China's economy slowed in the first quarter to its weakest pace on record, but an improvement in data for March offered tentative signs that the worst may be over for the world's third-largest economy.

Annual economic growth slowed to 6.1 percent from 6.8 percent in the fourth quarter of 2008, slightly missing economists' forecasts of a 6.3 percent rise and marking the weakest expansion since quarterly records began in 1992. (For a graphic, click on: http://graphics.thomsonreuters.com/apr09/CN_GDP0409.jpg)

Growth was dragged down largely by a sharp fall in exports, but a surge in lending in the first quarter spurred by the government's 4 trillion yuan ($585 billion) stimulus package, helped cushion the blow.

The overall national economy showed positive changes, with better performance than expected, Li Xiaochao, spokesman for the National Bureau of Statistics, said at a news conference on Thursday.

Still, Li said the drop in exports was eroding corporate profits, reducing government revenues and making it harder to create jobs.

The national economy is confronted with the pressure of a slowdown, he said.

The yen gained against the dollar and other major currencies after the data, which prompted unwinding of trades by investors, who bought other currencies such as the Australian dollar and sterling, betting on a positive surprise.

Commodities markets, which had already braced for a slowdown in the first quarter, took the news in stride. Oil and copper prices were little changed after the figures were released, holding on to earlier gains.

Shares in Shanghai <.SSEC> initially spiked to an eight-month high after the data only to give up the gains later. They traded 0.14 percent down at 11:35 p.m.
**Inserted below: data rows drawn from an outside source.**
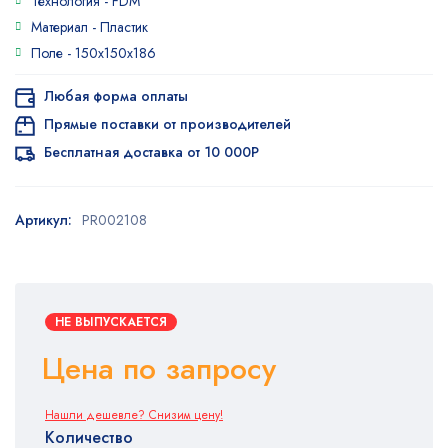
Технология -
FDM
5.00
из 5
на основе
Материал -
Пластик
опроса
Поле -
150x150x186
пользователя
Любая форма оплаты
Прямые поставки от производителей
Бесплатная доставка от 10 000Р
Артикул:
PR002108
НЕ ВЫПУСКАЕТСЯ
Цена по запросу
Нашли дешевле? Снизим цену!
Количество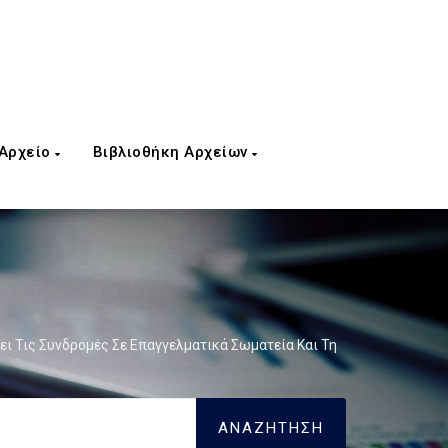
 Αρχείο
Βιβλιοθήκη Αρχείων
ι Τις Συνδρομές Σε Επαγγελματικά Σωματεία Και Τη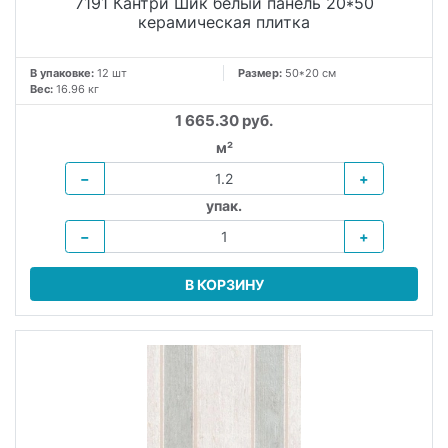
7191 Кантри Шик белый панель 20*50
керамическая плитка
В упаковке:
12 шт
Размер:
50*20 см
Вес:
16.96 кг
1 665.30 руб.
м²
−
+
упак.
−
+
В КОРЗИНУ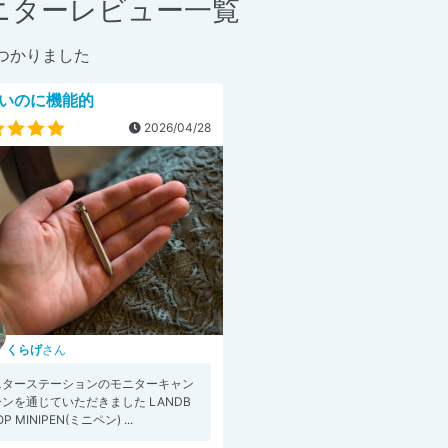
ニターレビュー一覧
つかりました
いのに機能的
2026/04/28
くらげ
さん
ニターステーションのモニターキャン
ンを通じていただきました LANDB
P MINIPEN(ミニペン) ...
EDT.

Annual growth in urban fixed-asset investment surged unexpectedly to 28.6 percent in the first three months, while annual industrial output growth rebounded to 8.3 percent in March, from a record low 3.8 percent in the first two months of the year.

Economists said there were no big surprises in the data, which confirmed a scenario of a gradual recovery in the latter part of the year, though they were divided over whether the government's 8 percent growth target for this year was still attainable.

Overall, the data shows that China had a very weak start to the year, offset by some stabilization in economic conditions in March as the impact of policy stimulus starts to build, said Brian Jackson, economist at Royal Bank of Canada In Hong Kong.

We think that the economy will remain subdued in the next few months but should start to improve gradually in the second half of 2009.

Still, the data kept market speculation alive that Beijing would top up its stimulus package with more spending, and economists warned that depressed global demand for Chinese-made goods would continue to weigh on the economy.

The situation is still quite challenging as seen in the fall in the output of foreign-owned companies, which are mostly geared to exports, said Suan Teck Kin, economist at United Overseas Bank in Singapore, who sees full-year growth at 6.5 percent.

In a sign that the economy still faces a bumpy ride in months ahead, the Shanghai Securities News reported that the decline in China's power consumption, a measure of economic activity, accelerated in the first 10 days of April.

On a positive note, deflationary pressures also appeared to ease at the consumer level. Consumer prices fell 1.2 percent in March from a year earlier, in line with expectations and a less marked fall than in February. (For a graphic, click on: http://graphics.thomsonreuters.com/apr09/CN_CPPI0409.jpg)

But the statistics agency said producer prices fell 6.0 percent in March from a year ago, a sharper drop than the 5.5 percent decline expected by economists polled by Reuters and also more severe than the 4.5 percent annual drop in February.